→ Work request
Find the lines below holding the word "Number" and copy each of them.

→ Material shown
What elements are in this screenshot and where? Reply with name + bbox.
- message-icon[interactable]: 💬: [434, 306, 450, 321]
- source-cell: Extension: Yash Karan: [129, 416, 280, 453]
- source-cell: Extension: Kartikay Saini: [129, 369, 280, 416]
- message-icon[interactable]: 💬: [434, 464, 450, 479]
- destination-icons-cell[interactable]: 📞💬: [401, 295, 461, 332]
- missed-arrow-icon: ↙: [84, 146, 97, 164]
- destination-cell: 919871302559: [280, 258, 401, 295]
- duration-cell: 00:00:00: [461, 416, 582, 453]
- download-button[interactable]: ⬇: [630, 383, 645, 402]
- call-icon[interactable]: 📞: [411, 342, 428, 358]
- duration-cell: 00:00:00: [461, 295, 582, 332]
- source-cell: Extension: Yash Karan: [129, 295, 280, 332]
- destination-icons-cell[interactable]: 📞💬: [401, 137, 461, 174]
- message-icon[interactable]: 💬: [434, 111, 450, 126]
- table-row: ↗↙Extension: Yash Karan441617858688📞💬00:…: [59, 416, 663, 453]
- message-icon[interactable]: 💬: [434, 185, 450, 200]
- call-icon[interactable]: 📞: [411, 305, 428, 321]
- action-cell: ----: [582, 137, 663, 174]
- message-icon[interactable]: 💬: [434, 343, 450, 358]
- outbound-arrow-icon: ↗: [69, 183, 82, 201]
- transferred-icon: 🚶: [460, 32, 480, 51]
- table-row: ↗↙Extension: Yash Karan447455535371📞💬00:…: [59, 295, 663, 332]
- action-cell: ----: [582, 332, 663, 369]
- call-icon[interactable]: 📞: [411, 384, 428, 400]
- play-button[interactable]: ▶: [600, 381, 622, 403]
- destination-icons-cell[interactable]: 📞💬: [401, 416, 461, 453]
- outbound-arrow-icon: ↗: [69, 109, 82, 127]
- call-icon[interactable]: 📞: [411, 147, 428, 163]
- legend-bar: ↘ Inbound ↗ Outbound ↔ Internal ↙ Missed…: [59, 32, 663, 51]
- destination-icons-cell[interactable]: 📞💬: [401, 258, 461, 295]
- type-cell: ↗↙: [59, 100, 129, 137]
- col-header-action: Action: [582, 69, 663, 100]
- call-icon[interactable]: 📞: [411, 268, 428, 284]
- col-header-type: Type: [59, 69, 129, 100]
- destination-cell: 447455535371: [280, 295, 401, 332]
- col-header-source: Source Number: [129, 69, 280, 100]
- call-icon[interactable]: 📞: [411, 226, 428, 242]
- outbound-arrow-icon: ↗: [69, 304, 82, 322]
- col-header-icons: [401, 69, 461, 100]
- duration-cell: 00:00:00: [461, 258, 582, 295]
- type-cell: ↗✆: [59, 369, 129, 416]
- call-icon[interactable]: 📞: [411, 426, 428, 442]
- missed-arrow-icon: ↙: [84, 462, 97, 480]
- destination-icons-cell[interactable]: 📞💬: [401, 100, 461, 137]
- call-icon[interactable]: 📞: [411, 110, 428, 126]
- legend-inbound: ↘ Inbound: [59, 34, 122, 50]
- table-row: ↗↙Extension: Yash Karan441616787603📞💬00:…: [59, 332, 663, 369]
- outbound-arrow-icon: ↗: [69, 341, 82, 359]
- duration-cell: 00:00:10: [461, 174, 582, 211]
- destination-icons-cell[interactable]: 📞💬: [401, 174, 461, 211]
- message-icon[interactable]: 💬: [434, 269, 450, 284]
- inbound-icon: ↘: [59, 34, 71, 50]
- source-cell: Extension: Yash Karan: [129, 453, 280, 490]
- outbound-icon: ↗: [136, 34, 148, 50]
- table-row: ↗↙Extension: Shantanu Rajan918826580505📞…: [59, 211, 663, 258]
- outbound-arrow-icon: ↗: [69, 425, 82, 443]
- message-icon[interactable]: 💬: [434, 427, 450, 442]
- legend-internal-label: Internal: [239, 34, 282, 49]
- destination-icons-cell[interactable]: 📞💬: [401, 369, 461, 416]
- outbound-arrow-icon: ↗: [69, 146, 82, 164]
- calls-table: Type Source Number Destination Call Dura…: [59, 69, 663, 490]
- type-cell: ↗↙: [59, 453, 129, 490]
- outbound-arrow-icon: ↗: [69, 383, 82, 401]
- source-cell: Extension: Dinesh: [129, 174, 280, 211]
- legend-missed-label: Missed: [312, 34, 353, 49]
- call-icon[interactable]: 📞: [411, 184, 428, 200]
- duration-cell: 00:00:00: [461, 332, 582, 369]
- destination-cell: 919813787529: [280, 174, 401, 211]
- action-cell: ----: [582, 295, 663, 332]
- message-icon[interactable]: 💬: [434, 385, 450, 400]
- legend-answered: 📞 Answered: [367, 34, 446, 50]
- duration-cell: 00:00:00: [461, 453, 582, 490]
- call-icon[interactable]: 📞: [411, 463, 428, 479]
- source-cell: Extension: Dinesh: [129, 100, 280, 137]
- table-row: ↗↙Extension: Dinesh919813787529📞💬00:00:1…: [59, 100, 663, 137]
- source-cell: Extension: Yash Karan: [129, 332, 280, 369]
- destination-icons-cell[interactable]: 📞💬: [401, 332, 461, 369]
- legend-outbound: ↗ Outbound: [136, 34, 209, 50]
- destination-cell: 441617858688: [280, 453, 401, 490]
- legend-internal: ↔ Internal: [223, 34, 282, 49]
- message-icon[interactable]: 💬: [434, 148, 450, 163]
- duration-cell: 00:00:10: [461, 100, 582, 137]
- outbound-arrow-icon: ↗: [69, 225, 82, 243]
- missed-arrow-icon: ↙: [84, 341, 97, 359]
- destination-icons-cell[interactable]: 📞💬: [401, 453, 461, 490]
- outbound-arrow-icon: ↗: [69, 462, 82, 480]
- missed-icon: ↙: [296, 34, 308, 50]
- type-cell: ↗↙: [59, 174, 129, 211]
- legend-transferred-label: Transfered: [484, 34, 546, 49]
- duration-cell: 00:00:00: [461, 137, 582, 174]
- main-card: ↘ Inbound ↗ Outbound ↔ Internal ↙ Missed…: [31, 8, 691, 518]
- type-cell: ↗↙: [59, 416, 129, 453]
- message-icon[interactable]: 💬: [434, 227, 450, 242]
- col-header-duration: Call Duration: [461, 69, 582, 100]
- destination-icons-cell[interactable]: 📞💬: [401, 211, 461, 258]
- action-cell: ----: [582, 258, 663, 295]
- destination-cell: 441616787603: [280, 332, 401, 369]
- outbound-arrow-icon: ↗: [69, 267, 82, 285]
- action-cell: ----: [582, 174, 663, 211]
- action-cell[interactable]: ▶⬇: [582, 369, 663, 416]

→ Exercise response
- col-header-source: Source Number: [129, 69, 280, 100]
- calls-table: Type Source Number Destination Call Dura…: [59, 69, 663, 490]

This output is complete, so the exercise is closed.